In front of the grandstand throughout the afternoon groups of men were kept on the move by the track police in their endeavors to preclude any possibility of evasions of the law relative to bookmaking. (“Withers Stakes…”)
The Daily Racing Form reported that two men from Brooklyn, Herman R. Sinkerstein and Samuel Kornblum, were arrested by a county detective alleging that Kornblum placed a $10 bet with Sinkerstein.
The ban on gambling was supported by the man who owned the Withers-winning horse and for whom the track was named; Belmont, chairman of the Jockey Club, pledged in print his support of the law, which allowed “personal wagers between friends,” but, according to the Times, “bookmaking must not be revived.”
The Chairman of the Jockey Club says the bookmaker and plunger can be disposed of with one stroke of the pen, by the adoption of the French “pari mutuel” system of betting, which, he asserts is keeping the sport clean in Kentucky and other States…
It would be decades before Belmont’s vision would come to New York.
Rock View went on to win the Lawrence Realization and the Brooklyn Derby later that summer, and the following year, he’d win the Toboggan, run earlier this month on the same card as the Withers.
In 1913, that race was won by the five-year-old Iron Mask, bred by James R. Keene (who had died earlier in the year); Iron Mask was owned by Keene and then by Harry Payne Whitney.
This five-year-old sprinter had made quite a splash at two at Saratoga, in 1910 winning the Grand Union Hotel Stakes and placing in the Saratoga Special, Hopeful, and Adirondack. Alas for poor Iron Mask, racing in New York ended at the end of that Saratoga season, leaving him unable to challenge in that fall’s racing.

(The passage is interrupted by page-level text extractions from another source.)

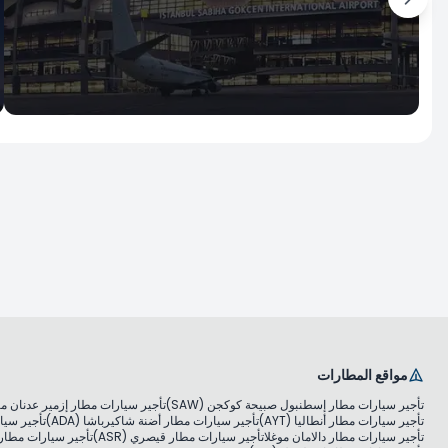
İstanbul
مطار صبيحة كوكجن الدولي
استأجر الآن
مواقع المطارات
تأجير سيارات مطار إسطنبول صبيحة كوكجن (SAW)
تأجير سيارات مطار إزمير عدنان مندر
تأجير سيارات مطار أنطاليا (AYT)
تأجير سيارات مطار أضنة شاكيرباشا (ADA)
تأجير سيار
تأجير سيارات مطار دالامان موغلا
تأجير سيارات مطار قيصري (ASR)
تأجير سيارات مطار مو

Like many other New York horses, he was sent to Europe to race, where he won the Challenge Stakes at Newmarket. He returned in 1912, and in addition to winning the Toboggan in 1913, he finished second in the Paumonok. His Toboggan win, said the Times, “demonstrated that he is the king of the sprinters”; the DRF called him “an exceedingly easy winner.”
At age seven, Iron Mask was setting sprinting records, running six furlongs in 1:09 and 3/5 seconds at Juarez in 1914. Both Pedigree Query and Robertson report that later that year, carrying 150 pounds, he ran 5 ½ furlongs in 1:03 2/5, more than a full second faster than Pan Zareta’s U.S. record.
These are the last stakes races at this Aqueduct meeting that had 1913 winners, and most of the racing taking place was happening well south of here (though a match race was held at Sheepshead Bay on January 12), but racing nonetheless made plenty of news in the winter of a hundred years ago, as the city, the state, and the industry prepared for racing to return in May.
Throughout 2013, Brooklyn Backstretch will re-visit the racing events of 1913, the year that racing returned to New York after a nearly three-year absence.
“Ban on Gambling at Races.” New York Times, May 6, 1913.
“Belmont Park Again Crowded By Racing Enthusiasts.” Daily Racing Form, June 1, 1913.
“Elnar Wins Match Race At Sheepshead.” New York Times, January 13, 2012.
“Iron Mask First in the Toboggan.” New York Times, June 18, 1913.
Robertson, William H.P. The History of Thoroughbred Racing in America. Bonanza Books, 1964.
“Shane Case Appeal Is Dismissed By New York Court Of Appeals On A Technicality.” Daily Racing Form, June 18, 1913 (Iron Mask’s Toboggan win)
“To Bar Bookmaking At Reopened Races” New York Times, May 7, 1913.
“Withers Stakes Won By Rock View.” New York Times, June 1, 1913.